Los Angeles. Or Lost Angels?
Los Angeles is scary and magnificent at the same time.
The distances are apocalyptic: from one neighbourhood to the other, there are tens of kilometres. It can take you three hours to move a couple of blocks, depending on the time of the day. Three hours.
Time in Los Angeles is liquefied. It slips between your fingers, like the ocean in Santa Monica. You live forever, here. You struggle to stay young forever. One evening, in a golden showcase in the Dolby Theater gallery, I read an advertisement saying “60 seconds, 15 years younger”.
You would like to walk, but you cannot because your legs collapse.
Then nobody walks here, but everyone has a car and they worship it like a parent. Asking directions is often counterproductive. No one knows how to get anywhere on foot. “Excuse me, I know the Walt Disney auditorium is close by. Can you tell me if I should walk in this or that direction?”. “I’m sorry, I can only explain you how to get there by car.” Ford and Toyota are just two of Los Angeles deities.

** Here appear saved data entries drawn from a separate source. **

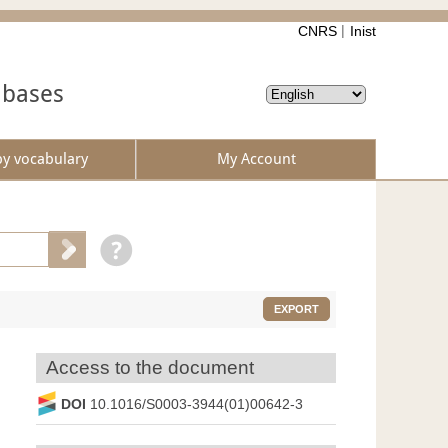
CNRS
Inist
abases
by vocabulary
My Account
EXPORT
Access to the document
DOI
10.1016/S0003-3944(01)00642-3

Almost nobody talks as they walk along its boulevard. They all hold a phone in their hands and you can hear full-blast music coming out of their earplugs. I wonder what they are listening to to eliminate the real world. Who knows why they want to cancel that world.
Nobody touches in Los Angeles. In any other city, people brush past the other. Not here. And if you do not crash into each other, you do not feel anything. You do not perceive anything. They are all emblasoned behind a continuum of iron and glass.
Many adults wear Hogwarts sweatshirts. Maybe it helps them to imagine being somewhere else. Maybe they believe in magic in Los Angeles.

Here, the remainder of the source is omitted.